By Marivir R. Montebon
Pres. Duterte’s war against illegal drugs will succeed if it seriously focuses on crashing the drug cartels on top and addressing poverty pervading at the bottom of society. The unabated murders of suspected drug pushers by vigilantes or cops have already become baffling. It is beginning to isolate Duterte’s young presidency.
Drug cartels in the Philippines are reportedly financed and operated by Chinese, Filipino, and Mexican mafia, doping both the young and the old, the curious and the desperate. This evil business of inflicting addiction and death thrives in a culture of corruption in government. Pres. Duterte’s iron hand may have made sense in cleaning up Davao City of crooks and criminals, pushing out drug cartels outside of his city of jurisdiction. Now the entire Philippines is a huge arena in the war against drugs. But the war against drugs is also fundamentally the war against poverty.
At the Senate hearing on extra-judicial killings recently, PNP chief Ronald ‘Bato’ dela Rosa expressed exasperation on the depth and magnitude of the problem, that even in the National Bilibid Prisons, drug lords live like kings and are allegedly continuing illegal business despite their incarceration. He was alluding to institutional corruption that perpetuates the illegal drugs business.
So desperate perhaps is Dela Rosa that he was quoted as encouraging ‘drug surrenderees’ to burn down houses of drug lords or kill them, citing that the drug lords have become rich because of the drugs they once sold to them. The national police chief said this during a public engagement in Bacolod City on August 24.

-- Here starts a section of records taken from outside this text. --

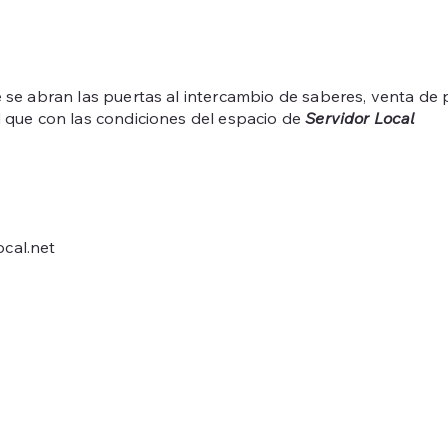
se abran las puertas al intercambio de saberes, venta de pr
 que con las condiciones del espacio de
Servidor Local
cal.net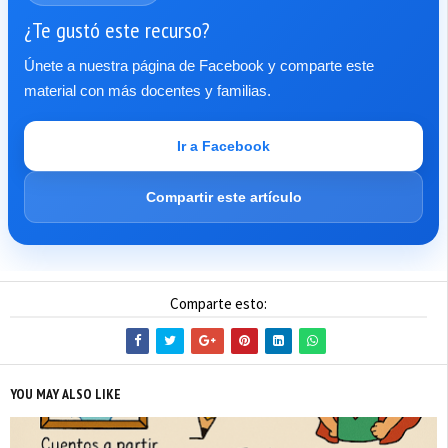
¿Te gustó este recurso?
Únete a nuestra página de Facebook y comparte este
material con más docentes y familias.
Ir a Facebook
Compartir este artículo
Comparte esto:
YOU MAY ALSO LIKE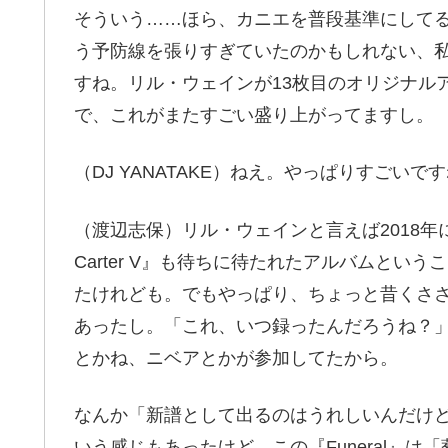
そういう……ほら、カニエを普段基準にして
う予防線を張りすぎていたのかもしれない、
すね。リル・ウェインが13枚目のオリジナルア
で、これがまたすごい盛り上がってますし。
（DJ YANATAKE）ねえ。やっぱりすごいで
（渡辺志保）リル・ウェインと言えば2018年に『T
Carter V』も待ちに待たれたアルバムと
たけれども。でもやっぱり、ちょっと昔くさ
あったし。「これ、いつ録ったんだろうね？
とかね、ニベアとかが参加してたから。
なんか「新譜として出るのはうれしいんだけ
いう感じもあったけど、この『Funeral』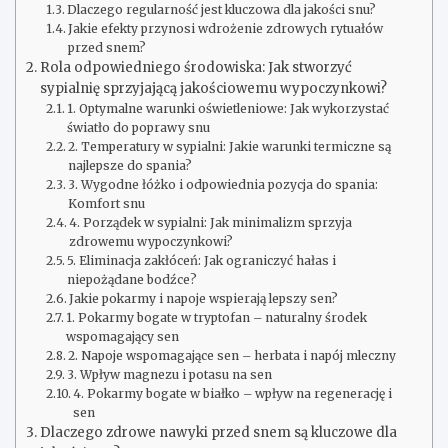
Dlaczego regularność jest kluczowa dla jakości snu?
Jakie efekty przynosi wdrożenie zdrowych rytuałów
przed snem?
Rola odpowiedniego środowiska: Jak stworzyć
sypialnię sprzyjającą jakościowemu wypoczynkowi?
1. Optymalne warunki oświetleniowe: Jak wykorzystać
światło do poprawy snu
2. Temperatury w sypialni: Jakie warunki termiczne są
najlepsze do spania?
3. Wygodne łóżko i odpowiednia pozycja do spania:
Komfort snu
4. Porządek w sypialni: Jak minimalizm sprzyja
zdrowemu wypoczynkowi?
5. Eliminacja zakłóceń: Jak ograniczyć hałas i
niepożądane bodźce?
Jakie pokarmy i napoje wspierają lepszy sen?
1. Pokarmy bogate w tryptofan – naturalny środek
wspomagający sen
2. Napoje wspomagające sen – herbata i napój mleczny
3. Wpływ magnezu i potasu na sen
4. Pokarmy bogate w białko – wpływ na regenerację i
sen
Dlaczego zdrowe nawyki przed snem są kluczowe dla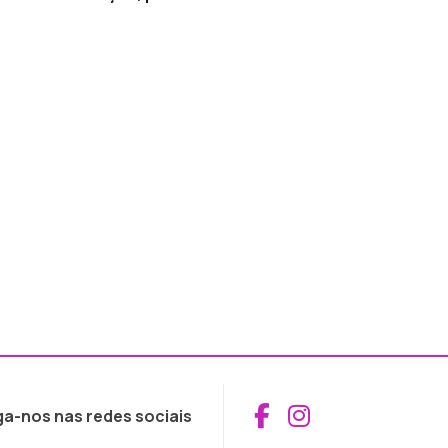
Aceder ao Fac
Aceder ao I
ga-nos nas redes sociais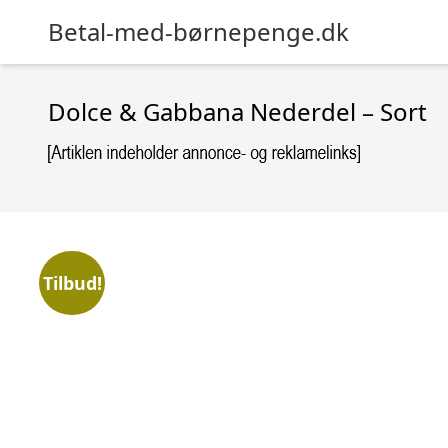
Betal-med-børnepenge.dk
Dolce & Gabbana Nederdel – Sort
Tilbud!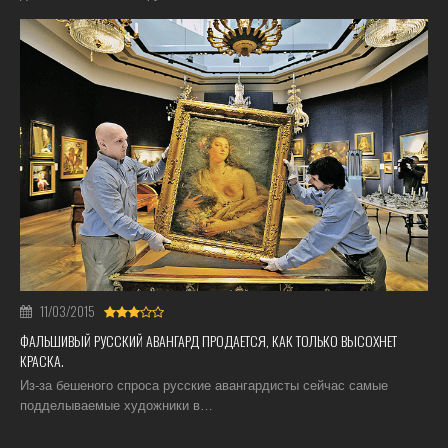
11/03/2015
ФАЛЬШИВЫЙ РУССКИЙ АВАНГАРД ПРОДАЕТСЯ, КАК ТОЛЬКО ВЫСОХНЕТ
КРАСКА.
Из-за бешеного спроса русские авангардисты сейчас самые
подделываемые художники в…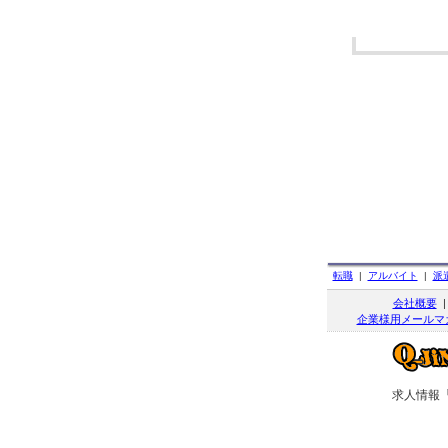
転職
|
アルバイト
|
派
会社概要
企業様用メールマ
求人情報「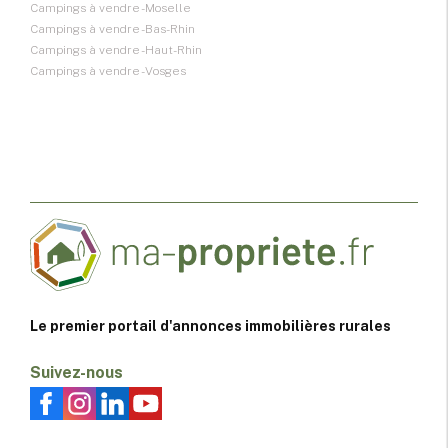
Campings à vendre - Moselle
Campings à vendre - Bas-Rhin
Campings à vendre - Haut-Rhin
Campings à vendre - Vosges
Le premier portail d'annonces immobilières rurales
Suivez-nous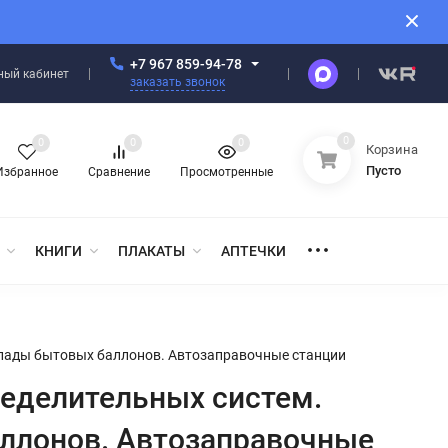
+7 967 859-94-78
ный кабинет
заказать звонок
0
0
0
0
Корзина
Пусто
Избранное
Сравнение
Просмотренные
КНИГИ
ПЛАКАТЫ
АПТЕЧКИ
Склады бытовых баллонов. Автозаправочные станции
ределительных систем.
аллонов. Автозаправочные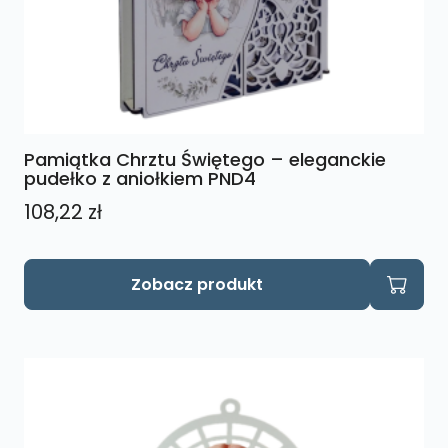
Pamiątka Chrztu Świętego – eleganckie
pudełko z aniołkiem PND4
108,22
zł
Zobacz produkt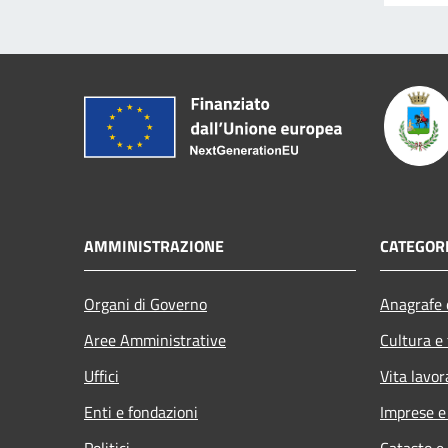
AMMINISTRAZIONE
CATEGORI
Organi di Governo
Anagrafe e
Aree Amministrative
Cultura e
Uffici
Vita lavor
Enti e fondazioni
Imprese 
Politici
Catasto e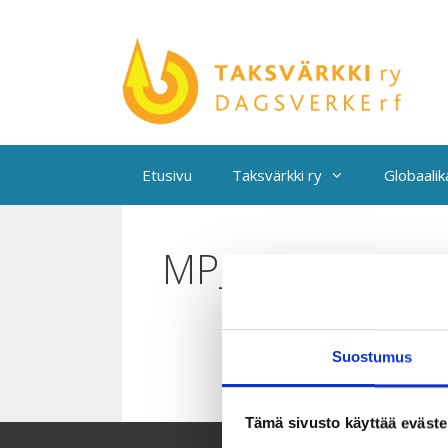
Siirry
sisältöön
Etusivu
Taksvärkki ry
Globaali
MP_RGB_NoTM_L
Suostumus
Tämä sivusto käyttää eväste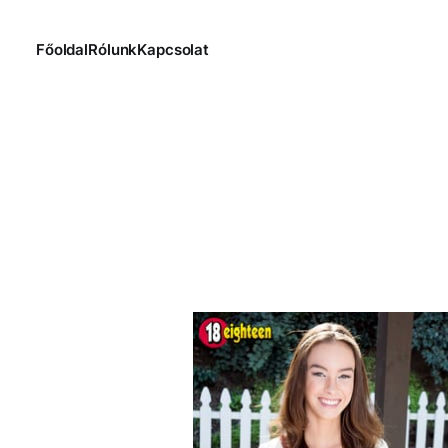
Főoldal
Rólunk
Kapcsolat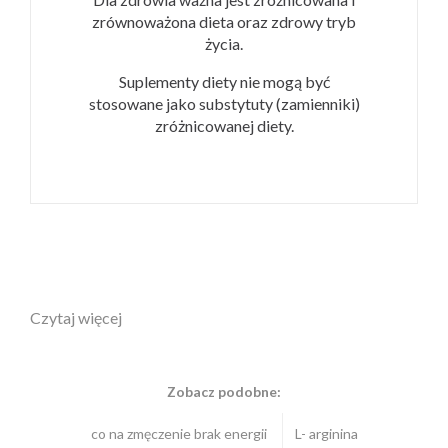
zrównoważona dieta oraz zdrowy tryb
życia.
Suplementy diety nie mogą być
stosowane jako substytuty (zamienniki)
zróżnicowanej diety.
Czytaj więcej
Zobacz podobne:
co na zmęczenie brak energii
L- arginina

As I write, there are 1900 people reported to be summarily killed for their involvement in illicit drugs, perpetrated either by police or unidentified gunmen. It all becomes convoluted, almost impenetrable.
Meantime, someone inquired as to the whereabouts of Peter Lim, an alleged big drug lord in Cebu and the continued office of Mayor Rolando Espinosa in Albuera, Leyte despite his arrest for possession of illegal drugs together with his son. No criminal charges are filed against him to this day.
Clearly, there is a gap and blatant weakness in between the apprehension of alleged criminals and their prosecution and actual filing of criminal charges pursuant to the Dangerous Drugs Act of 2002.
After a buy-bust operation and the destruction of illicit drugs by burning, what happens to those who are arrested? Are they filed appropriate charges as an SOP? Are they allowed bail? Is there usually an out of court settlement to escape from the mills of justice?
There have been so many apprehensions of large-scale dealers and shabu laboratories in Quezon City, Tarlac, Subic, and Pampanga, according to reports by the Inquirer, Philippine Star, and Manila Bulletin.
I remember Mandaue City had been a quiet nest to the biggest shabu (Methamphetamine hydrochloride) factory in southeast Asia. It was busted in 2004 where a ton of shabu was recovered as well as cooking equipment and cameras.
But then, the public was lost as to what happened next – if the NBI and police submitted their opinion to the city prosecutor’s office and whether appropriate charges were subsequently filed against the owner of the warehouse and operator/business owner.
Unfortunately, the story ends in apprehension of big buy-bust operations. There is no prosecution. The perpetrators go on business as usual.
So all we see right now are the murders of small time pushers and users. These could be the handiwork of hired goons or of corrupt cops to cover their tracks.
The spate of extra judicial killings is a stamp to the hopelessness of poverty, that drug trafficking seems to be a poor man’s desperate way to live. All these are now going off-hand.
But we are better than this. Yes, Mr. President, we need to crash the drug cartels from the top, and we need to curb poverty from the bottom. People will veer away from drugs if given big chances for education and sustainable entrepreneurial endeavors.
Kudos to the brave men and women who covertly investigate and bust large-scale illegal drugs business of the devil. They need utmost government protection from the shady deals which drug lords are so capable of doing.